▸ **ASSIGNED TASK**: Pick each line that has "táng" out of the records.

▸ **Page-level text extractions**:
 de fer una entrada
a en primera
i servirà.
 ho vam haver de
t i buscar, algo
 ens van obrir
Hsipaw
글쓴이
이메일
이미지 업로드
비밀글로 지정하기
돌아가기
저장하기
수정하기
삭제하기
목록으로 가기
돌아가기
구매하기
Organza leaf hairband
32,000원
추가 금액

--

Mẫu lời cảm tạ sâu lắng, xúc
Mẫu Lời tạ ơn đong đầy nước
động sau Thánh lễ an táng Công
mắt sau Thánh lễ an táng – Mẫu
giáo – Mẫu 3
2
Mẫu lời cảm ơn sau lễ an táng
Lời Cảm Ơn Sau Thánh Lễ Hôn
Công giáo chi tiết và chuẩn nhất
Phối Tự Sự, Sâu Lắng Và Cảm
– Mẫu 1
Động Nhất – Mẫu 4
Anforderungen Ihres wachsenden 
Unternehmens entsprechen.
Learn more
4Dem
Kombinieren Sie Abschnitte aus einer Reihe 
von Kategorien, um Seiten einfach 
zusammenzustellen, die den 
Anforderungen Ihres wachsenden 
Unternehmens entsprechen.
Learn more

▸ **WRITTEN RESPONSE**:
động sau Thánh lễ an táng Công
mắt sau Thánh lễ an táng – Mẫu
Mẫu lời cảm ơn sau lễ an táng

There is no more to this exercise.